(Task goal) Beneath this line is the data. Output exactly the lines from the line with "irgendwann erforderlich, das" to the line with "(numéro gratuit à partir d’un poste fixe)", both ends included, and nothing more.
>>>>>
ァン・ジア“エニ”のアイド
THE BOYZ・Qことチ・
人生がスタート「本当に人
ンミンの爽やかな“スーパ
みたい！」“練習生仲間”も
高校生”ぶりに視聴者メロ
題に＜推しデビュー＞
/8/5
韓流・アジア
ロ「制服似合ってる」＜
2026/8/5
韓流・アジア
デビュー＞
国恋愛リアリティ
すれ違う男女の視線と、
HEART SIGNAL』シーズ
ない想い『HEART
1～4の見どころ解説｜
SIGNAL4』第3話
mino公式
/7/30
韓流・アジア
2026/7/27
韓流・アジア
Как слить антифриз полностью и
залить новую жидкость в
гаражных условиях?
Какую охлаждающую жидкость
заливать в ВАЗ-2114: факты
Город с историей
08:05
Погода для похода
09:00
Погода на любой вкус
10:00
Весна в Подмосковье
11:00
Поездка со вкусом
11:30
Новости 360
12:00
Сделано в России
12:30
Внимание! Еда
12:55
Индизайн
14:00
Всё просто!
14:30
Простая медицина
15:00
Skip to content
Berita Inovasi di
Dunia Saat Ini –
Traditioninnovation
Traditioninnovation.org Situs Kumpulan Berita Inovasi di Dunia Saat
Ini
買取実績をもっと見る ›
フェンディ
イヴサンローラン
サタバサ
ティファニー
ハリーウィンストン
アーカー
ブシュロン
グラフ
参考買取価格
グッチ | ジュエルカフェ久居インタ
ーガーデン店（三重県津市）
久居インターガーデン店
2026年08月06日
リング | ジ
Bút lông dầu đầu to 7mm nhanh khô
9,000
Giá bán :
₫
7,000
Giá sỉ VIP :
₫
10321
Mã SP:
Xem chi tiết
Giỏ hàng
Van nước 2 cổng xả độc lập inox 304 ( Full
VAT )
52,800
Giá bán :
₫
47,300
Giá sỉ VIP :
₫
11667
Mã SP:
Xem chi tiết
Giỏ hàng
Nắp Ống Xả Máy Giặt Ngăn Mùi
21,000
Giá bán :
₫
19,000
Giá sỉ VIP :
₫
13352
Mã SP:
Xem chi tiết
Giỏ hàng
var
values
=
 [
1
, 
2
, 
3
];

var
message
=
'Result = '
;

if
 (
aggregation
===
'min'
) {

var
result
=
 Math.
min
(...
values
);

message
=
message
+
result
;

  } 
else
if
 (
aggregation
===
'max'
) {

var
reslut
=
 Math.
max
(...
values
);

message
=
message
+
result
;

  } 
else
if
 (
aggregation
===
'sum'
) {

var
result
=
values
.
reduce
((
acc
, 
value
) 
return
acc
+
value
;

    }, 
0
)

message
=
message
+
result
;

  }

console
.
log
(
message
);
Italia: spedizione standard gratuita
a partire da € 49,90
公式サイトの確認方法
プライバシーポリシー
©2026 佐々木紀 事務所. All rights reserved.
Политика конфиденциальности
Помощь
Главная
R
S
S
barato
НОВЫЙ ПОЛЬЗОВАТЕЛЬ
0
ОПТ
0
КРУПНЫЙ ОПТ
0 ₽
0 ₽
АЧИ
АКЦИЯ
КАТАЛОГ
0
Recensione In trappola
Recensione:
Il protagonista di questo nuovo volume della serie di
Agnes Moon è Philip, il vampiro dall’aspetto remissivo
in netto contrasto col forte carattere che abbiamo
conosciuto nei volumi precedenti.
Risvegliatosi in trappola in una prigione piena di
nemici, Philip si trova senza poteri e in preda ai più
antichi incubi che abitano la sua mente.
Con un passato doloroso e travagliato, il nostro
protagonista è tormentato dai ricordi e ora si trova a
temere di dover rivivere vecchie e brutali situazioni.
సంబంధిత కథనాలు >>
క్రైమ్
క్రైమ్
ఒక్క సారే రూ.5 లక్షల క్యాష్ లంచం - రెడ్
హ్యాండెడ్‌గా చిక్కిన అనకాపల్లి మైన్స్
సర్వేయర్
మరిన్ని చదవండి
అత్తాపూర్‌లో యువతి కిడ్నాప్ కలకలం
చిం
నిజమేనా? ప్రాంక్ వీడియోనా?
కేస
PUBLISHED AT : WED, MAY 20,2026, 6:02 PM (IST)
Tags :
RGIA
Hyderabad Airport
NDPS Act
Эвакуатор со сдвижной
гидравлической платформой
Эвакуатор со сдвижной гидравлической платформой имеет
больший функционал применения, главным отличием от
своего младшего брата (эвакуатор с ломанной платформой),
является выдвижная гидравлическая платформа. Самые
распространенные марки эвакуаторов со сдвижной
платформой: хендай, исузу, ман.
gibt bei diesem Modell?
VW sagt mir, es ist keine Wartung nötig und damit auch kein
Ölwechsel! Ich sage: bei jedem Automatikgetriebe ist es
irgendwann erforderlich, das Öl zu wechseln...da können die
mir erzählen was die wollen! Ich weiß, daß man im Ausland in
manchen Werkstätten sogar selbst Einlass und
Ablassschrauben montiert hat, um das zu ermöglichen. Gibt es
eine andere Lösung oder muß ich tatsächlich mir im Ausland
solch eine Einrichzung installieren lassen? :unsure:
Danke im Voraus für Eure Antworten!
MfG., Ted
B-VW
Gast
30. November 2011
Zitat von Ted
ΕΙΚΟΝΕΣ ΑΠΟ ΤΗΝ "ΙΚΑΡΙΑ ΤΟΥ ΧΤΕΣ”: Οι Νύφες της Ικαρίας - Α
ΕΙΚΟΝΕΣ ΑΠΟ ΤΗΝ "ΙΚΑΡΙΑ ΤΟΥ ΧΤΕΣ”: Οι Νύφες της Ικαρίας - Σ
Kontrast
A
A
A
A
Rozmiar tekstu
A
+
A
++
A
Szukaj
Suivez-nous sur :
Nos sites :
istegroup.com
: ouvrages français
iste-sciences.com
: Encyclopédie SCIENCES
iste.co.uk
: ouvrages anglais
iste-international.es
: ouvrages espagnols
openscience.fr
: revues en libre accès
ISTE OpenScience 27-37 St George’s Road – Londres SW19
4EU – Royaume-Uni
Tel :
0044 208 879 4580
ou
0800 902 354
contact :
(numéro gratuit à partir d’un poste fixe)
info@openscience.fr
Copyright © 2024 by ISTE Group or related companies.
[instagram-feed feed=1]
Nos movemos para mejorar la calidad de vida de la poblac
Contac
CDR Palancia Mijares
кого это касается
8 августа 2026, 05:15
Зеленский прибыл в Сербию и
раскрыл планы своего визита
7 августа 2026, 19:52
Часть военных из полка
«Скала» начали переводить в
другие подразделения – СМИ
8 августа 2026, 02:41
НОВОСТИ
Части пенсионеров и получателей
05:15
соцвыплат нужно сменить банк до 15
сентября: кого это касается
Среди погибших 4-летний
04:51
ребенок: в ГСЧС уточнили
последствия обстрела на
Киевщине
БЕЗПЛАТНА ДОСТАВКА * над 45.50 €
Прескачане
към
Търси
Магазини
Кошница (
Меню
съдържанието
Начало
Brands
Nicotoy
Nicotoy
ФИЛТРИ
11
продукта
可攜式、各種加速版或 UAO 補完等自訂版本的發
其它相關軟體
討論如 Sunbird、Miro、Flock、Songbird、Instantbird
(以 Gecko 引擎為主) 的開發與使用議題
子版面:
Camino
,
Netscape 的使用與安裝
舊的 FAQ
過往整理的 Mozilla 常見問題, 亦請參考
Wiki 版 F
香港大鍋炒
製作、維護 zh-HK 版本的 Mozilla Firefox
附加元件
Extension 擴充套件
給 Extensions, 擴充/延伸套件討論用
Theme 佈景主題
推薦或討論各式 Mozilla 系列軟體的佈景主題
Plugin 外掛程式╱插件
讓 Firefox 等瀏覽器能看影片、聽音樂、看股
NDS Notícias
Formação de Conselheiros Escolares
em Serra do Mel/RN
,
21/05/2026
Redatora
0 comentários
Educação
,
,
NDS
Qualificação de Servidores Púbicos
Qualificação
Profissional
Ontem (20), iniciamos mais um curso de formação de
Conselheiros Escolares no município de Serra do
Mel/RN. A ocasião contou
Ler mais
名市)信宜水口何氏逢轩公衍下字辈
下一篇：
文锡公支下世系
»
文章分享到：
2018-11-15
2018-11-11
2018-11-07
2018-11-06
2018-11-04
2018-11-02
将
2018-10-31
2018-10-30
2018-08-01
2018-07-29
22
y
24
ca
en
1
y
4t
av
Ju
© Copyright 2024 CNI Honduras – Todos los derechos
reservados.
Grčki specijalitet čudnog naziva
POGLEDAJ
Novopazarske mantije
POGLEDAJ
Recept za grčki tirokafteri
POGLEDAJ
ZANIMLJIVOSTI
<<<<<
(Exercise output)
irgendwann erforderlich, das Öl zu wechseln...da können die
mir erzählen was die wollen! Ich weiß, daß man im Ausland in
manchen Werkstätten sogar selbst Einlass und
Ablassschrauben montiert hat, um das zu ermöglichen. Gibt es
eine andere Lösung oder muß ich tatsächlich mir im Ausland
solch eine Einrichzung installieren lassen? :unsure:
Danke im Voraus für Eure Antworten!
MfG., Ted
B-VW
Gast
30. November 2011
Zitat von Ted
ΕΙΚΟΝΕΣ ΑΠΟ ΤΗΝ "ΙΚΑΡΙΑ ΤΟΥ ΧΤΕΣ”: Οι Νύφες της Ικαρίας - Α
ΕΙΚΟΝΕΣ ΑΠΟ ΤΗΝ "ΙΚΑΡΙΑ ΤΟΥ ΧΤΕΣ”: Οι Νύφες της Ικαρίας - Σ
Kontrast
A
A
A
A
Rozmiar tekstu
A
+
A
++
A
Szukaj
Suivez-nous sur :
Nos sites :
istegroup.com
: ouvrages français
iste-sciences.com
: Encyclopédie SCIENCES
iste.co.uk
: ouvrages anglais
iste-international.es
: ouvrages espagnols
openscience.fr
: revues en libre accès
ISTE OpenScience 27-37 St George’s Road – Londres SW19
4EU – Royaume-Uni
Tel :
0044 208 879 4580
ou
0800 902 354
contact :
(numéro gratuit à partir d’un poste fixe)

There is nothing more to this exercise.